Marquis participera donc à la finale, lundi. Il y sera accompagné par son ami et coéquipier, Mikaël Kingsbury, premier de la qualification. Marc-Antoine Gagnon, lui, devra passer par la seconde qualification, lundi, pour être de la partie. Il a fini 11e, alors qu’on prenait les 10 premiers.

«Les gars skient bien, ils sont en forme et je suis content pour eux. Je vais les suivre et j’espère qu’ils vont «torcher» ça et être sur le podium. Je sais qu’ils sont aussi contents pour moi, on va brailler ensemble, on est une équipe solide. Ça valait la peine de venir.»

Le bosseur a effectué un deuxième saut simple qu’il ne faisait plus depuis trois ans, sachant qu’il ne lui procurerait pas les points nécessaires pour viser les grosses notes. S’il avait fait son saut habituel, il aurait eu 75% des chances pour que son genou ne tienne pas.

«Il y avait un peu plus de neige dans la piste, cela a joué en ma faveur, mais on ne s’excite pas, ce n’est pas encore de la poudreuse, sauf que c’est un peu plus doux sur les articulations. Dans deux jours, je pourrais accélérer un peu, mais je ne pourrai pas skier en 23 secondes, sinon je me casserais les deux genoux… Physiquement, je dois être respectueux de ça et connaître mes limites. On dit souvent que ces dans les plus grands moments qu’on arrive à sortir le meilleur de nous. Depuis trois semaines, j’avais des doutes, j’ai fait de la visualisation, j’ai essayé d’être le plus positif possible et de ne pas penser à mon genou, mais comme tout le monde m’en parle, ça revient vite dans le sujet…»

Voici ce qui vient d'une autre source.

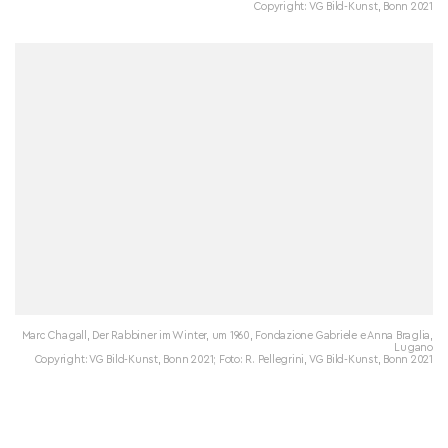
Copyright: VG Bild-Kunst, Bonn 2021
Marc Chagall, Der Rabbiner im Winter, um 1960, Fondazione Gabriele e Anna Braglia,
Lugano
Copyright: VG Bild-Kunst, Bonn 2021; Foto: R. Pellegrini, VG Bild-Kunst, Bonn 2021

Marquis l’admet, il joue gros, à PyeongChang.

«Oui, je roule les dés, mais je suis prêt à 100% à le faire, c’est pour ça que je suis ici.»

En saluant les journalistes, Kingsbury s’est pointé. «Je vous laisse avec le champion», a lancé Marquis.

«On n’a pas eu le temps de se voir, ç’a bien été? T’es combien?», lui a démandé Kingsbury. 

«Je suis deuxième derrière toi… Je ne sais pas, mais je suis bien heureux !»

Le grand favori était aussi satisfait de sa descente, qui lui a procuré le premier rang.

«Je suis content d’avoir brisé la glace. Pour commencer les Jeux olympiques de même, je trouve que j’ai fait ma job. Ce n’est pas aujourd’hui que je vais gagner une médaille, je passe à la prochaine ronde, et je vais «focusser» sur le travail à faire et être prêt pour lundi.»